(RECORD EXTRACTS begins)
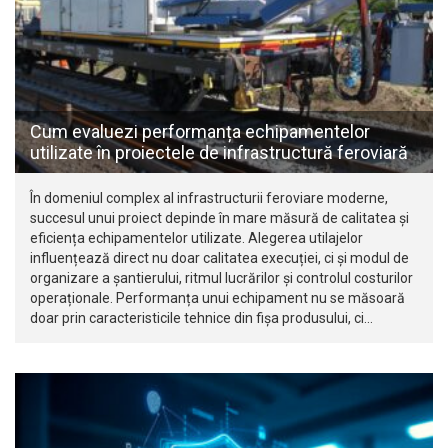
Cum evaluezi performanța echipamentelor
utilizate în proiectele de infrastructură feroviară
În domeniul complex al infrastructurii feroviare moderne,
succesul unui proiect depinde în mare măsură de calitatea și
eficiența echipamentelor utilizate. Alegerea utilajelor
influențează direct nu doar calitatea execuției, ci și modul de
organizare a șantierului, ritmul lucrărilor și controlul costurilor
operaționale. Performanța unui echipament nu se măsoară
doar prin caracteristicile tehnice din fișa produsului, ci…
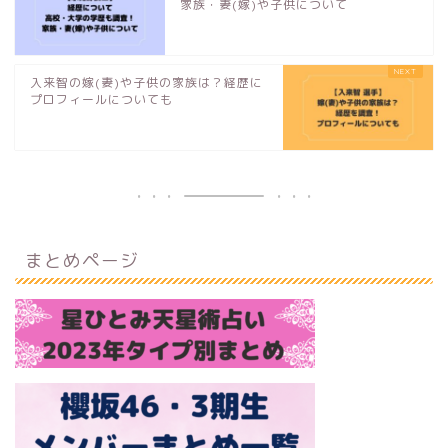
家族・妻(嫁)や子供について
入来智の嫁(妻)や子供の家族は？経歴に
プロフィールについても
まとめページ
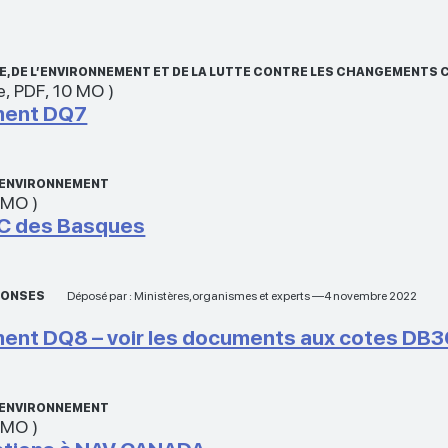
, DE L’ENVIRONNEMENT ET DE LA LUTTE CONTRE LES CHANGEMENTS 
e
,
PDF
,
10 MO
)
ment DQ7
L’ENVIRONNEMENT
 MO
)
C des Basques
ÉPONSES
Déposé par : Ministères,organismes et experts —4 novembre 2022
ent DQ8 – voir les documents aux cotes DB3
L’ENVIRONNEMENT
 MO
)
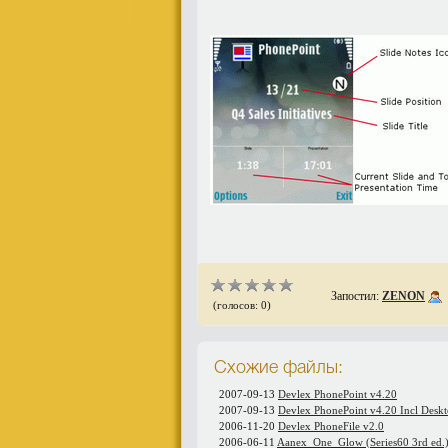
Запостил:
ZENON
(голосов: 0)
Схожие файлы:
2007-09-13
Devlex PhonePoint v4.20
2007-09-13
Devlex PhonePoint v4.20 Incl Desk
2006-11-20
Devlex PhoneFile v2.0
2006-06-11
Aanex_One_Glow (Series60 3rd ed.)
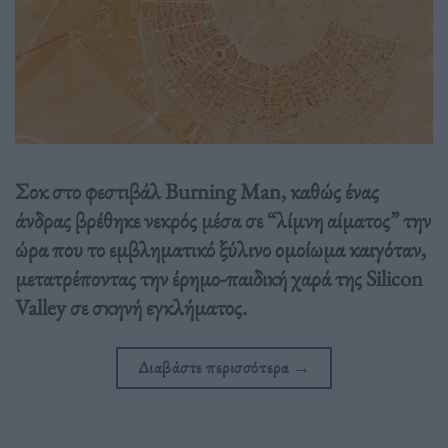
Σοκ στο φεστιβάλ Burning Man, καθώς ένας
άνδρας βρέθηκε νεκρός μέσα σε “λίμνη αίματος” την
ώρα που το εμβληματικό ξύλινο ομοίωμα καιγόταν,
μετατρέποντας την έρημο-παιδική χαρά της Silicon
Valley σε σκηνή εγκλήματος.
Διαβάστε περισσότερα
→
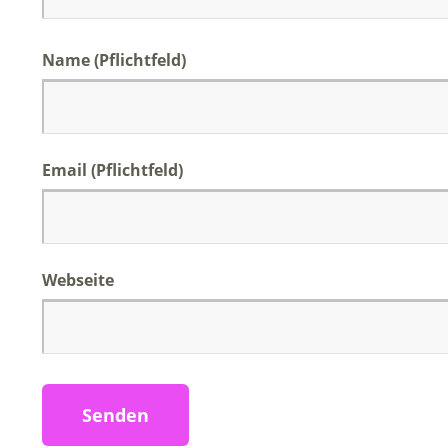
Name (Pflichtfeld)
Email (Pflichtfeld)
Webseite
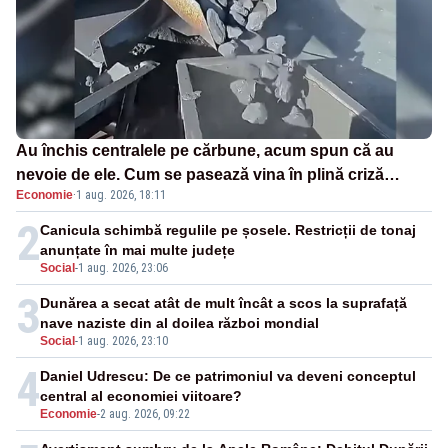
Au închis centralele pe cărbune, acum spun că au
nevoie de ele. Cum se pasează vina în plină criză
Economie
·
1 aug. 2026, 18:11
energetică
2
Canicula schimbă regulile pe șosele. Restricții de tonaj
anunțate în mai multe județe
Social
-
1 aug. 2026, 23:06
3
Dunărea a secat atât de mult încât a scos la suprafață
nave naziste din al doilea război mondial
Social
-
1 aug. 2026, 23:10
4
Daniel Udrescu: De ce patrimoniul va deveni conceptul
central al economiei viitoare?
Economie
-
2 aug. 2026, 09:22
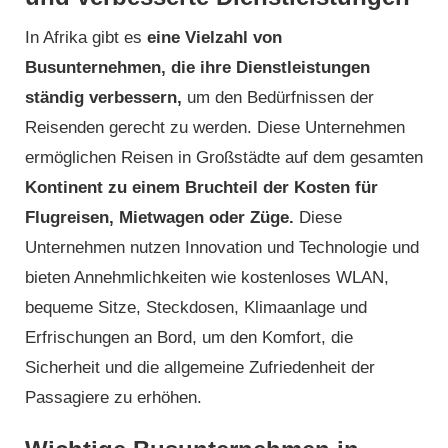
In Afrika gibt es
eine Vielzahl von
Busunternehmen, die ihre Dienstleistungen
ständig verbessern,
um den Bedürfnissen der
Reisenden gerecht zu werden. Diese Unternehmen
ermöglichen Reisen in Großstädte auf dem gesamten
Kontinent zu einem Bruchteil der Kosten für
Flugreisen, Mietwagen oder Züge.
Diese
Unternehmen nutzen Innovation und Technologie und
bieten Annehmlichkeiten wie kostenloses WLAN,
bequeme Sitze, Steckdosen, Klimaanlage und
Erfrischungen an Bord, um den Komfort, die
Sicherheit und die allgemeine Zufriedenheit der
Passagiere zu erhöhen.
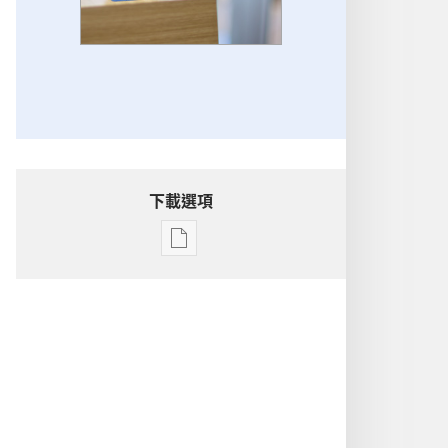
下載選項
電
子
出
版
物
下
載
選
項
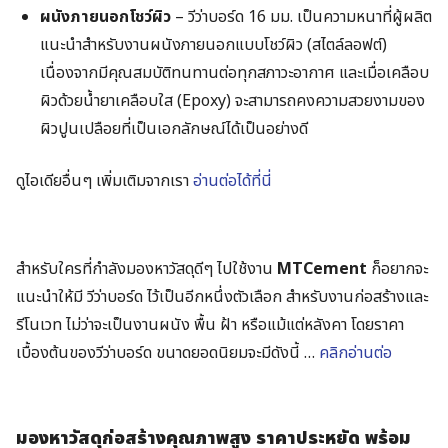
ผนังภายนอกโชว์ผิว
– วีว่าบอร์ด 16 มม. เป็นความหนาที่ผู้ผลิต
แนะนำสำหรับงานผนังภายนอกแบบโชว์ผิว (สไตล์ลอฟต์)
เนื่องจากมีคุณสมบัติทนทานต่อทุกสภาวะอากาศ และเมื่อเคลือบ
ผิวด้วยน้ำยาเคลือบใส (Epoxy) จะสามารถคงความสวยงามของ
ผิวปูนเปลือยที่เป็นเอกลักษณ์ได้เป็นอย่างดี
ดูไอเดียอื่นๆ เพิ่มเติมจากเรา
อ่านต่อได้ที่นี่
สำหรับใครที่กำลังมองหาวัสดุดีๆ ไปใช้งาน
MTCement
ก็อยากจะ
แนะนำให้มี วีว่าบอร์ด ไว้เป็นอีกหนึ่งตัวเลือก สำหรับงานก่อสร้างและ
รีโนเวท ไม่ว่าจะเป็นงานผนัง พื้น ฝ้า หรือแม้แต่หลังคา โดยราคา
เบื้องต้นของวีว่าบอร์ด ขนาดยอดนิยมจะมีดังนี้ …
คลิกอ่านต่อ
มองหาวัสดุก่อสร้างคุณภาพสูง ราคาประหยัด พร้อม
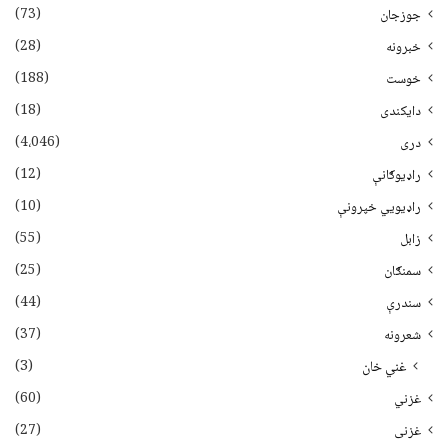
(73)
جوزجان
(28)
خبرونه
(188)
خوست
(18)
دایکندی
(4،046)
دری
(12)
راډیوګانې
(10)
راډیويي خپرونې
(55)
زابل
(25)
سمنګان
(44)
سندرې
(37)
شعرونه
(3)
غني خان
(60)
غزني
(27)
غزنی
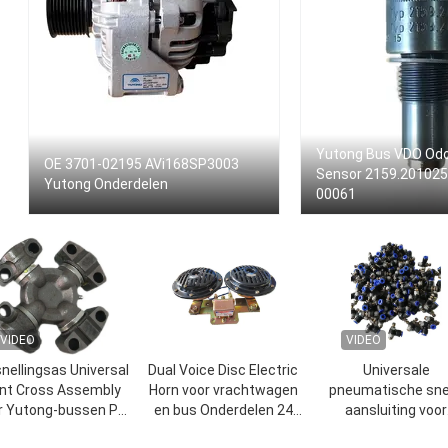
Yutong Bus VDO Od
OE 3701-02195 AVi168SP3003
Sensor 2159.201025
Yutong Onderdelen
00061
VIDEO
VIDEO
nellingsas Universal
Dual Voice Disc Electric
Universale
int Cross Assembly
Horn voor vrachtwagen
pneumatische sne
r Yutong-bussen PN
en bus Onderdelen 24
aansluiting voor
4-00178 / G5-7126X
Volt
buigdeurenpompen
(RECORD EXTRACTS ends)
[INSTRUCTIONS FOR THE TASK]: From the data above, count the lines that hold the string "unui". Reply with only that number.

[RESULT OF THE EXERCISE]: 2